++++ Extracted material ++++

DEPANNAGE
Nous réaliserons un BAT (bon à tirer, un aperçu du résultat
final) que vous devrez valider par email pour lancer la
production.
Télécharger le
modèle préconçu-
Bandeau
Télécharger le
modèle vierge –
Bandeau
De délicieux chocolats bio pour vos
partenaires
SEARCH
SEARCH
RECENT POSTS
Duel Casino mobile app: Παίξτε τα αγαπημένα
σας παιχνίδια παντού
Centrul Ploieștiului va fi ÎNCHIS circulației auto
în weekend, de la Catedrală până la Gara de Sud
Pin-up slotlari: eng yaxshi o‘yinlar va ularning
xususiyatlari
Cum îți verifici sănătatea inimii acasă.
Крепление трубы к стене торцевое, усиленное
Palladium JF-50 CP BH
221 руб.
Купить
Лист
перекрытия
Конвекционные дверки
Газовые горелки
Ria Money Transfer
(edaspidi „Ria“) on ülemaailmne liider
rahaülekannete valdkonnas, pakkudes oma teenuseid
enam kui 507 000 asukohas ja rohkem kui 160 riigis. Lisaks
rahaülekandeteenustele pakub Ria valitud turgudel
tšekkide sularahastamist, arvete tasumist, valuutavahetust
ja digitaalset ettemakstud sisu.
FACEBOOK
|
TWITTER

++++
++++ Extracted material ++++

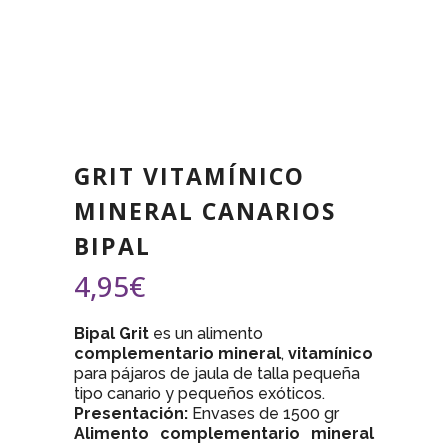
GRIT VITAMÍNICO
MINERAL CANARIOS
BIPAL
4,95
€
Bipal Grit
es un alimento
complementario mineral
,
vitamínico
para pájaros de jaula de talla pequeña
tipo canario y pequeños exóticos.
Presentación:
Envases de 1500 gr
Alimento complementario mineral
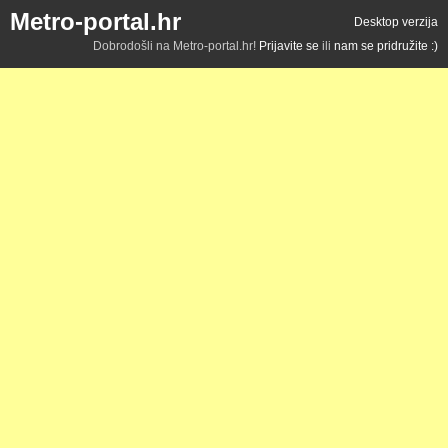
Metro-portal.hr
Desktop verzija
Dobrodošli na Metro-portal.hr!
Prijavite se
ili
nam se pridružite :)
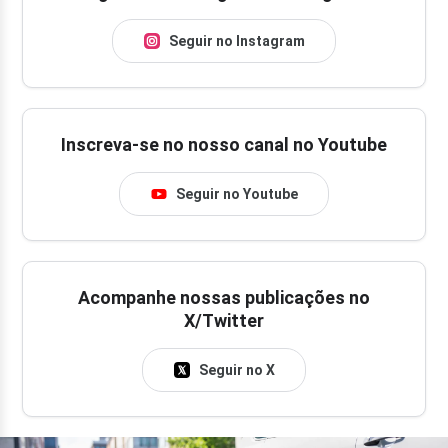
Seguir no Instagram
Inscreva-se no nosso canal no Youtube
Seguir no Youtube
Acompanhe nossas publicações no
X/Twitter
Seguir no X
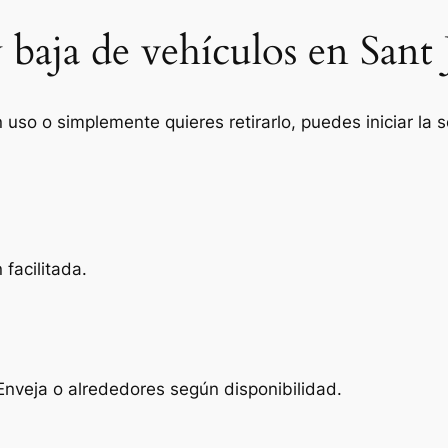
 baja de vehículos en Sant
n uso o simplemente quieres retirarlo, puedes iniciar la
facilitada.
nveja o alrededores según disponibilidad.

++++

### Required action
Please write out, exactly as they appear above, only the lines in the stretch from the line with "baja de vehículos en Sant" through the line with "nveja o alrededores según disponibilidad.".

### Answer to this task
 baja de vehículos en Sant
n uso o simplemente quieres retirarlo, puedes iniciar la
facilitada.
nveja o alrededores según disponibilidad.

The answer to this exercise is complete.